Чтоб вывести его из задумчивости, Нильс счел необходимым энергично кивнуть ему, и он поднял руку в отрывистом приветствии, салютуя гробу, отправляющемуся в последний путь, и Ада, уловив движение за своим плечом, беспокойно поднялась, сжимая записную книжку черными перчаточными пальцами, в то время как последний певчий покидал гостиную.

* * *

Наверху, в своей комнате, Александра скользящими шагами нервно пересекла цветастый ковер, проскользила к двери, к окну, к постели, туалетному столику, задержалась возле трюмо красного дерева, снова зашагала взад-вперед по ковру, пока не услышала звук приближающегося мотора, голоса у подъезда, где все почему-то замешкались. Выждав минуту-другую, она приоткрыла дверь и выглянула в щелочку. В коридоре звучали шаги. Она протянула руку и втащила Нильса в комнату.

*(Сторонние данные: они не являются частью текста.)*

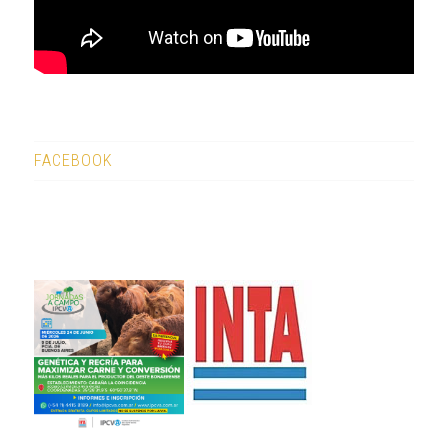
FACEBOOK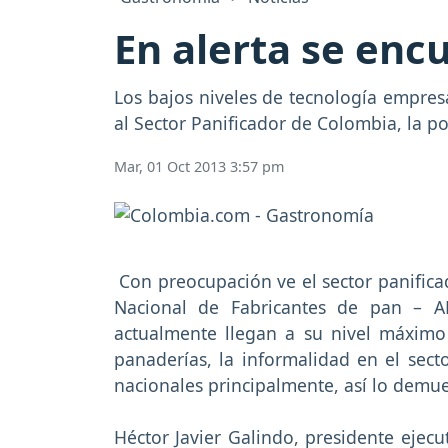
En alerta se enc
Los bajos niveles de tecnología empres
al Sector Panificador de Colombia, la p
Mar, 01 Oct 2013 3:57 pm
Con preocupación ve el sector panifica
Nacional de Fabricantes de pan – A
actualmente llegan a su nivel máximo 
panaderías, la informalidad en el sect
nacionales principalmente, así lo demue
Héctor Javier Galindo, presidente ejec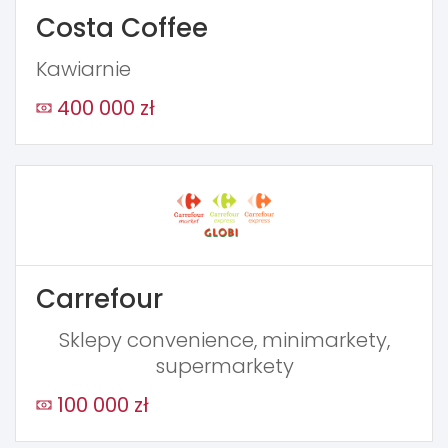
Costa Coffee
Kawiarnie
400 000 zł
Carrefour
Sklepy convenience, minimarkety,
supermarkety
100 000 zł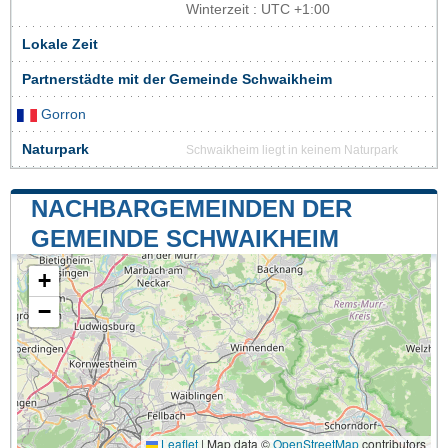
Winterzeit : UTC +1:00
Lokale Zeit
Partnerstädte mit der Gemeinde Schwaikheim
Gorron
Naturpark
Schwaikheim liegt in keinem Naturpark
NACHBARGEMEINDEN DER
GEMEINDE SCHWAIKHEIM
+
−
Leaflet
|
Map data ©
OpenStreetMap
contributors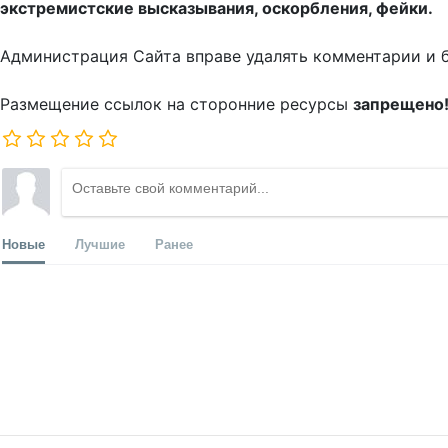
экстремистские высказывания, оскорбления, фейки.
Администрация Сайта вправе удалять комментарии и 
Размещение ссылок на сторонние ресурсы
запрещено
Новые
Лучшие
Ранее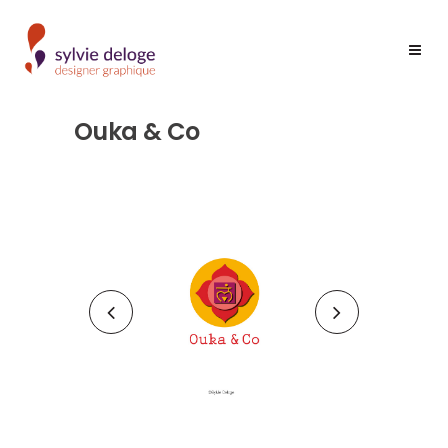
Ouka & Co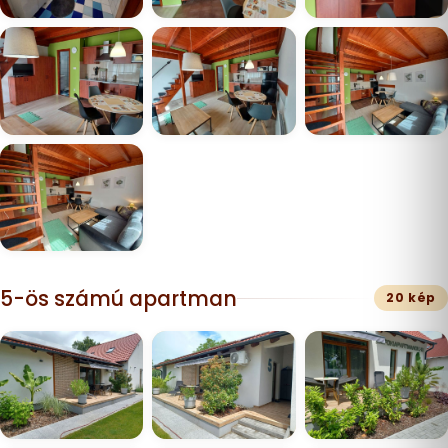
5-ös számú apartman
20 kép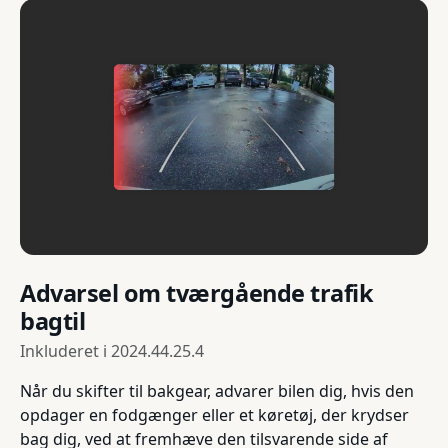
Advarsel om tværgående trafik
bagtil
Inkluderet i
2024.44.25.4
Når du skifter til bakgear, advarer bilen dig, hvis den
opdager en fodgænger eller et køretøj, der krydser
bag dig, ved at fremhæve den tilsvarende side af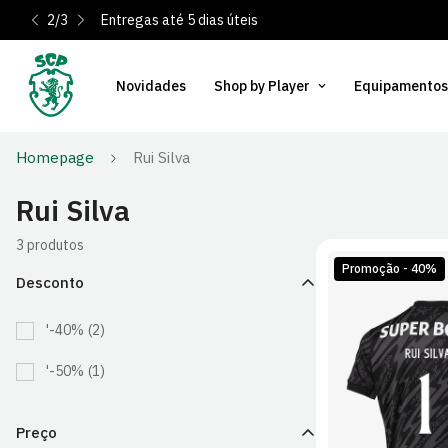
2
/
3
Entregas até 5 dias úteis
Novidades
Shop by Player
Equipamentos
Homepage
Rui Silva
Rui Silva
3 produtos
Promoção - 40%
Desconto
'-40%
(2)
'-50%
(1)
S
M
Preço
2XL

— Привет, мама! — Он встал на цыпочки, чтобы коснуться ее губ.

— Там все кончилось? — Она опустилась в обитое ситцем кресло, а он примостился на пуфике у туалетного столика, разглядывая ее бледное лицо и читая на нем следы беспокойства. От нее пахло туалетной водой, свежий цветочный аромат которой ему нравился, но сквозь него пробивался другой запах, хотя она нарочно держала надушенный платок возле губ.

Кончено? Да, все кончено. Рассела похоронили, и тетя Валерия заперлась у себя в комнате, не в силах остановить рыдания.

Нильса поразила отчетливость, с какой он мог различить собственное изображение в темной сердцевине маминого глаза; так же легко прочитывалась в нем боль. Как объектив камеры, останавливающий навсегда живые образы, эта мерцающая радужка преследовала его, заставляя вновь и вновь вглядываться в картину полета Рассела Перри с сеновала вниз, на холодную сталь, таящуюся в сене.

— Я думаю, тетушки теперь не приедут. — Он взял в руки ее косметический набор — серебряные ручки были украшены небольшими цветными фотографиями: Нильс и Холланд у насоса, Торри в подвенечном уборе, благотворительный маскарад — мама в отцовском смокинге и папа в мамином красном платье и старых резиновых рыбацких сапогах, две пожилые леди в матросских шароварах широко улыбаются по разные стороны теннисной сетки — сестры Ады, Жози и Фаня.

— Да, наверное. Они считают, что не должны приезжать, потому что… из-за того, что случилось, но я считаю, я считаю, мы не должны все время ходить с вытянутыми физиономиями, и они должны приехать, как собирались. Хотя, думаю, они могут задержаться до середины следующего месяца. Достаточное время, чтобы все улеглось.